DIRECTIONS
Search the records for "salon". Report every line where it occurs.

== == ==

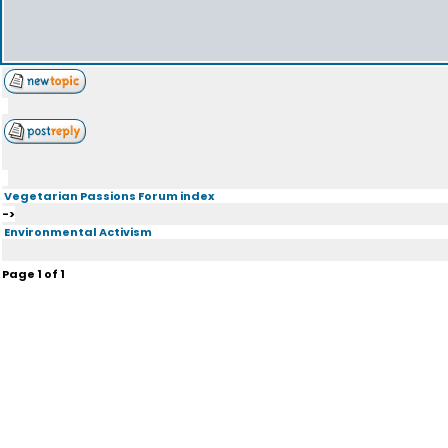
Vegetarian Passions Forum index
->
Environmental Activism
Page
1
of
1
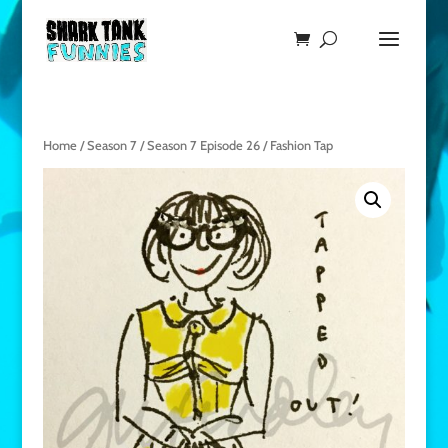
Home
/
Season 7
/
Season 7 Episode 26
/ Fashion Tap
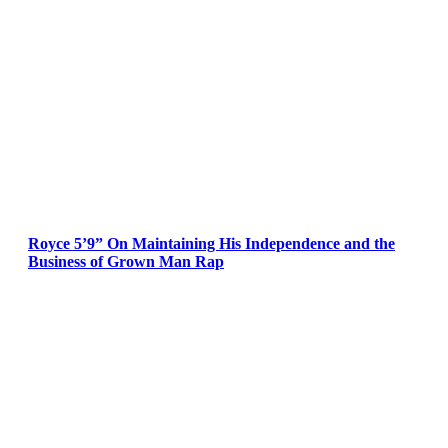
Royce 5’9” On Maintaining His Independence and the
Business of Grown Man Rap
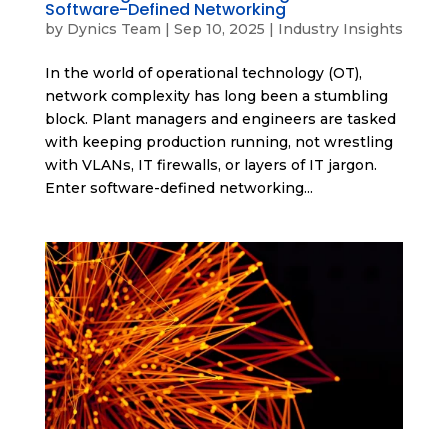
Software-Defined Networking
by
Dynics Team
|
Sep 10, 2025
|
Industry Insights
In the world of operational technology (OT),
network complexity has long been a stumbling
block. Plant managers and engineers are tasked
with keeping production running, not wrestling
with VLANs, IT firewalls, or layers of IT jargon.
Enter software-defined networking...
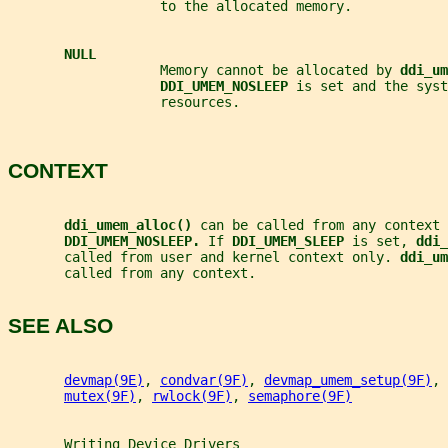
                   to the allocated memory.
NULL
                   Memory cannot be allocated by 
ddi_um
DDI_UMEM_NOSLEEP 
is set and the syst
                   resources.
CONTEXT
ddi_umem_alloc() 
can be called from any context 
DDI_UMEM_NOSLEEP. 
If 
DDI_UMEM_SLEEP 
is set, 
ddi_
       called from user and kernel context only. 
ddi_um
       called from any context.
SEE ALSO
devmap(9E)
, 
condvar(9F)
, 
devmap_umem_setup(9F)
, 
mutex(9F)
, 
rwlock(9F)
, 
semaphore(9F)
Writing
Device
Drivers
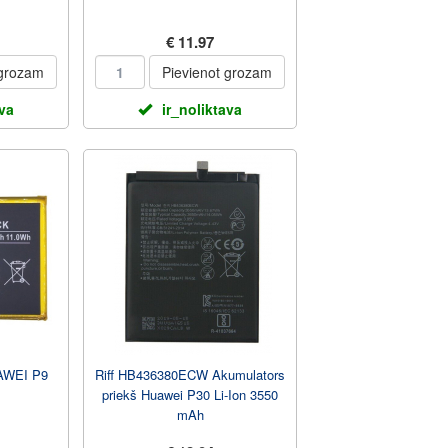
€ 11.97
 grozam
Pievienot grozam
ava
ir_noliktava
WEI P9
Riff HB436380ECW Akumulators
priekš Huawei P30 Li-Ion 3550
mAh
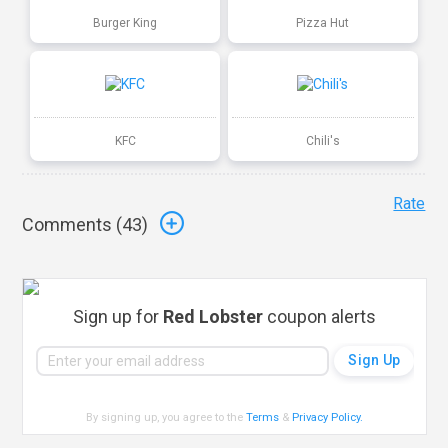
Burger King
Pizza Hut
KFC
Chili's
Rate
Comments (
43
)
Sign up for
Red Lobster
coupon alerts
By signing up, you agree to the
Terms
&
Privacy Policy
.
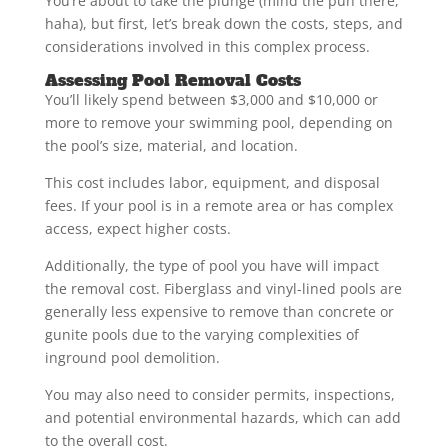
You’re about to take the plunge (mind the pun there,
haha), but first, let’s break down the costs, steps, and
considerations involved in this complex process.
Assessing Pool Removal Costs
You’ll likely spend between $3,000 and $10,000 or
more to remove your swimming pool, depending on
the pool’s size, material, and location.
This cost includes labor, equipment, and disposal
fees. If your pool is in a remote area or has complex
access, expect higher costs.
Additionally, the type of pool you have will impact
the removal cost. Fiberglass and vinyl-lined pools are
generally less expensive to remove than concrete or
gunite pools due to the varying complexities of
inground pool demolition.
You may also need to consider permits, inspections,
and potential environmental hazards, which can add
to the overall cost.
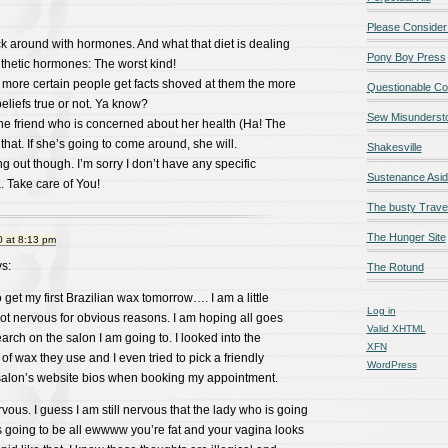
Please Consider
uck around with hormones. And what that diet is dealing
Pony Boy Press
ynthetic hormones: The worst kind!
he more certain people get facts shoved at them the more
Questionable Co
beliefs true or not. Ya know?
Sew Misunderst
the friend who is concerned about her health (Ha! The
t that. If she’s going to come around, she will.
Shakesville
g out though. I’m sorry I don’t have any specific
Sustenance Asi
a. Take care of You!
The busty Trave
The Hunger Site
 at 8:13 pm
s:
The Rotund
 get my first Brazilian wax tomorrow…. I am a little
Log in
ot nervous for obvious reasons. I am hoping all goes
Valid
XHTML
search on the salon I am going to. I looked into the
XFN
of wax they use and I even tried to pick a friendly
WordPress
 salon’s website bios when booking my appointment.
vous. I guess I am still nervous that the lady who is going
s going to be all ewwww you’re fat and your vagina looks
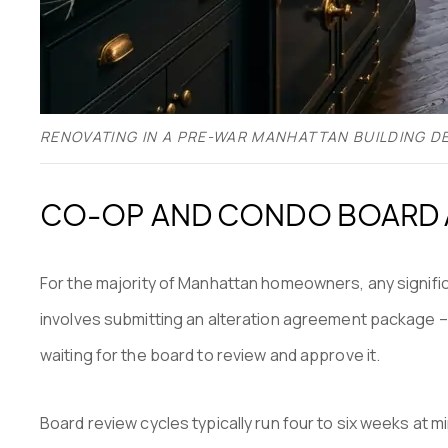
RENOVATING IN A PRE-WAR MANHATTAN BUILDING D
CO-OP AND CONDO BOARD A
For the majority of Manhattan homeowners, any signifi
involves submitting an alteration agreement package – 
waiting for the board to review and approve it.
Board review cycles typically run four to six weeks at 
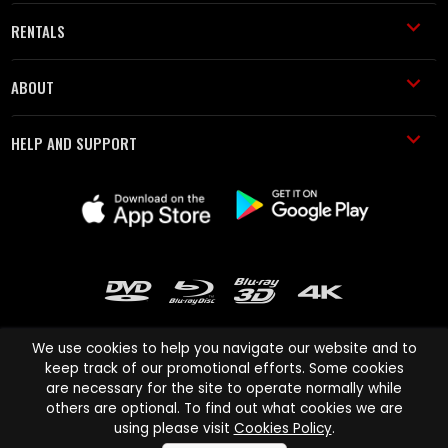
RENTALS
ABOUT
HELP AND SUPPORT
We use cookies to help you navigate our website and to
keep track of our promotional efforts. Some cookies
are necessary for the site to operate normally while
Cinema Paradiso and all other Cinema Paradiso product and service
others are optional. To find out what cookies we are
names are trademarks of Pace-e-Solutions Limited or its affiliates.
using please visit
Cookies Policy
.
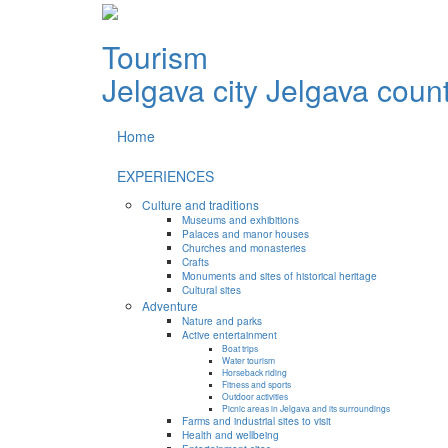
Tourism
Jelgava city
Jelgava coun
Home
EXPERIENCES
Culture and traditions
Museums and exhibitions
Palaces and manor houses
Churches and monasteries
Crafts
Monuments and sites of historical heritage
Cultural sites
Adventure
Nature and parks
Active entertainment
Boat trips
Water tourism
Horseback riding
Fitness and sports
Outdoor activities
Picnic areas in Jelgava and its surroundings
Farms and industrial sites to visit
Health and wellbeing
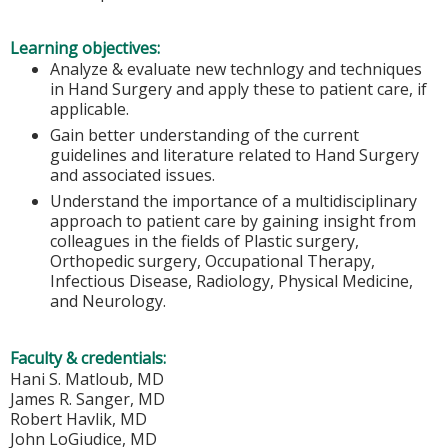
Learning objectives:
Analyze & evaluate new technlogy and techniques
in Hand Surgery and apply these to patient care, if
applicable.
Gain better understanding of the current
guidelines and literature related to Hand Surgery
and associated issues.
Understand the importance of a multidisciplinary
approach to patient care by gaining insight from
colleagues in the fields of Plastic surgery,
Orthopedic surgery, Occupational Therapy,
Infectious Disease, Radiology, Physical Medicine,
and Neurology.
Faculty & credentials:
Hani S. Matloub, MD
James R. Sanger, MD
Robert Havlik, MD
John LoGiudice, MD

== == ==

SOLUTION FOR THIS EXERCISE
search on the salon I am going to. I looked into the
 salon’s website bios when booking my appointment.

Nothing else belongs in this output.